The information Walker provided was the cryptographic key for KW-7 encryptors.  The cryptographic key is a long random number used to encrypt a message. The KW-7 was a gray box, weighing about 34 kg. The internals consisted on a combination of vacuum-tube and transistor technology, and in 1967 it was the most widely used encryptor in the US inventory.

However, the Soviets did not have a KW-7 encryptor with which to decode messages even if they had the key. Apparently, they got the North Koreans to hijack the USS Pueblo (AGER-2) in January 1968. And, the North Koreans were able to recover the ship's KW-7 encryptor.

The US military changed cryptographic keys every 24 hours, and so Walker provided the KGB with future key lists so they could continue to break the code. Walker also provided a huge array of other secret Navy and US documents. These included operational orders, war plans, technical manuals, and intelligence digests. The KGB devised and furnished its spy with an electronic device that could read the KL-47 (a later encryptor,) rotor wiring, and gave him a miniature Minox camera. At Norfolk, he used his status as a courier to smuggle documents from headquarters to his officer quarters room, where he photographed them.

Now the KGB could decode all radiograms transmitted from the carriers like the USS Enterprise, and other ships year round. They deciphered more than a million messages, to obtain data from the most modern American encryption equipment available. The commander of the Atlantic Fleet, Admiral Isaac K. Kidd was alarmed by actions of Soviet submarines, which during exercises, moved as if reading the messages of American ships.

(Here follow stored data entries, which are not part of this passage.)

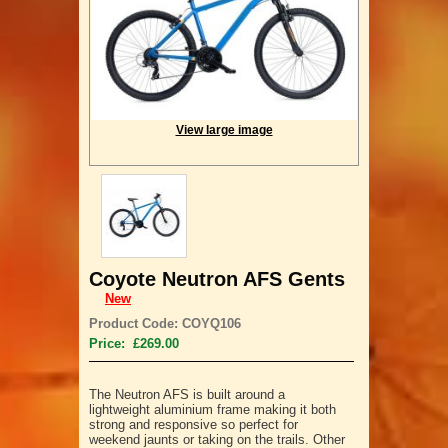
View large image
Coyote Neutron AFS Gents
New
Product Code: COYQ106
Price: £269.00
The Neutron AFS is built around a
lightweight aluminium frame making it both
strong and responsive so perfect for
weekend jaunts or taking on the trails. Other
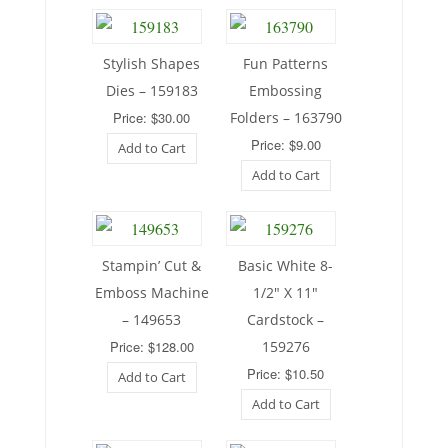
Stylish Shapes
Fun Patterns
Dies – 159183
Embossing
Price: $30.00
Folders – 163790
Price: $9.00
Add to Cart
Add to Cart
Stampin’ Cut &
Basic White 8-
Emboss Machine
1/2″ X 11″
– 149653
Cardstock –
Price: $128.00
159276
Price: $10.50
Add to Cart
Add to Cart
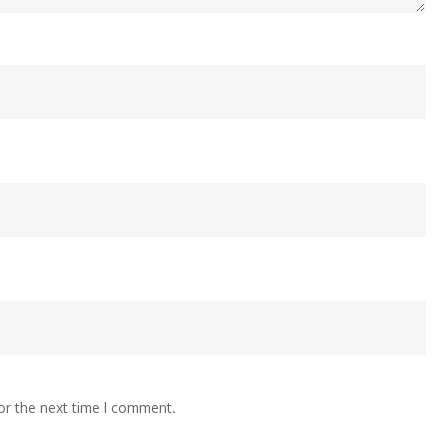
or the next time I comment.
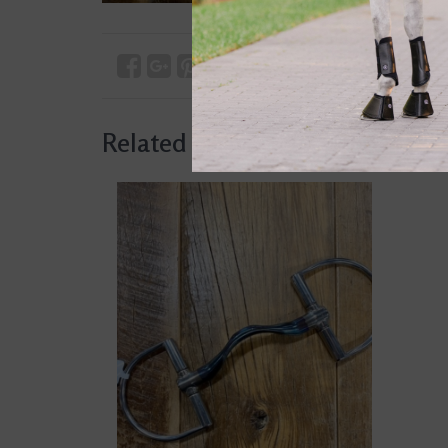
Related products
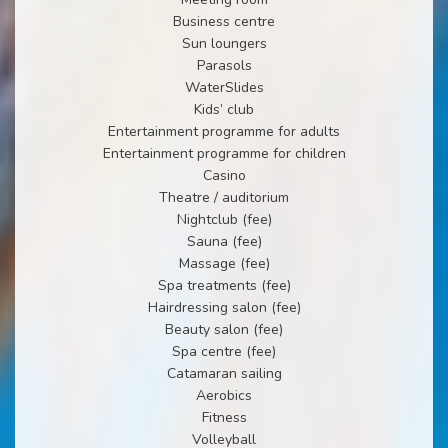
Business centre
Sun loungers
Parasols
WaterSlides
Kids’ club
Entertainment programme for adults
Entertainment programme for children
Casino
Theatre / auditorium
Nightclub (fee)
Sauna (fee)
Massage (fee)
Spa treatments (fee)
Hairdressing salon (fee)
Beauty salon (fee)
Spa centre (fee)
Catamaran sailing
Aerobics
Fitness
Volleyball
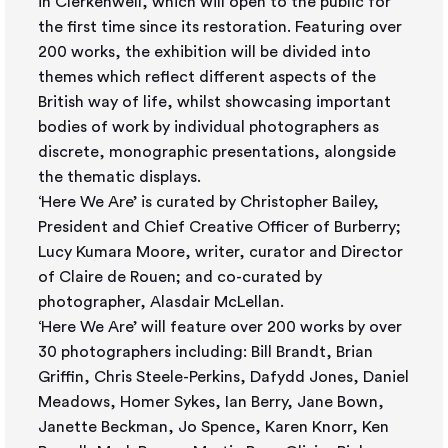
in Clerkenwell, which will open to the public for
the first time since its restoration. Featuring over
200 works, the exhibition will be divided into
themes which reflect different aspects of the
British way of life, whilst showcasing important
bodies of work by individual photographers as
discrete, monographic presentations, alongside
the thematic displays.
‘Here We Are’ is curated by Christopher Bailey,
President and Chief Creative Officer of Burberry;
Lucy Kumara Moore, writer, curator and Director
of Claire de Rouen; and co-curated by
photographer, Alasdair McLellan.
‘Here We Are’ will feature over 200 works by over
30 photographers including: Bill Brandt, Brian
Griffin, Chris Steele-Perkins, Dafydd Jones, Daniel
Meadows, Homer Sykes, Ian Berry, Jane Bown,
Janette Beckman, Jo Spence, Karen Knorr, Ken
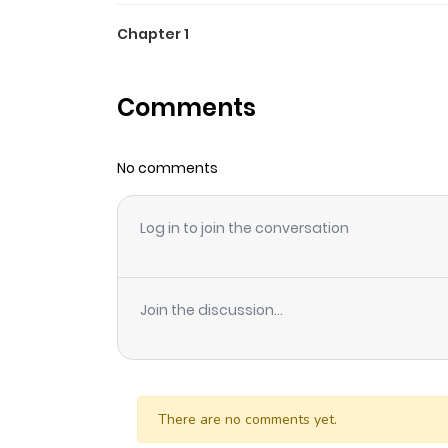
Chapter 1
Comments
No comments
Log in to join the conversation
Join the discussion...
There are no comments yet.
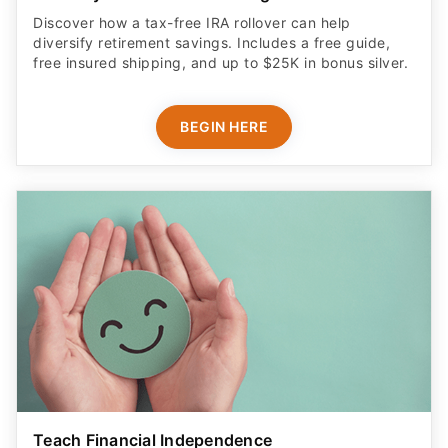
Discover how a tax-free IRA rollover can help
diversify retirement savings. Includes a free guide,
free insured shipping, and up to $25K in bonus silver.
BEGIN HERE
Teach Financial Independence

The impact was critical in the Vietnam War. The KGB could provide the North Vietnamese with any communications regarding strategic bombing. Most messages between carriers on Yankee Station and MACV were intercepted, and North Vietnamese knew where B-52 bombers would strike.

According to a senior North Vietnamese Public Security officer stationed in South Vietnam, warnings of dates, times, and locations of planned American B-52 strikes were transmitted from Public Security Headquarters in Hanoi to Public Security offices in South Vietnam. The dissemination went to NVA units, communist headquarters elements, and civilian officials in scheduled target areas.

Finally, the end for John Walker came when FBI agents arrested him after confiscating 127 classified documents left at a dead drop. A search of his home turned up plentiful evidence of the spy ring, including records of payments to Jerry Whitworth, who turned himself in a few days later. Brother Arthur was also arrested. The spy ring was caught only because John Walker’s ex-wife reported him to the FBI in a fit of drunken spite over unpaid hush money.

Walker led one of the most devastating spy rings ever unmasked in the United States. He and the spy ring compromised US Navy cryptographic systems, and top-secret information from 1967 to 1985.

Conclusion

The KGB was a very extensive spy organization with vast capabilities and resources. They had redundant organizations at virtually every level, and had very large staffs with highly trained and motivated personnel. The helped the North Vietnamese in a very significant way with SIGINT, and cryptography.

References

"Startling Cold War Revelations of a Soviet KGB Chief," Tennent H. Bagley

"First Chief Directorate," Wikipedia

"KGB," Wikipedia

"The Fundamentals of Soviet Razvedka (Intelligence/Reconnaissance)," David M. Glantz

"An Analysis of the Systemic Security Weaknesses of the U.S. Navy Fleet Broadcasting System, 1967-1974, As Exploited by CWO John Walker," Major Laura J. Heath

"The Soviet-Vietnamese Intelligence Relationship during the Vietnam War: Cooperation and Conflict,"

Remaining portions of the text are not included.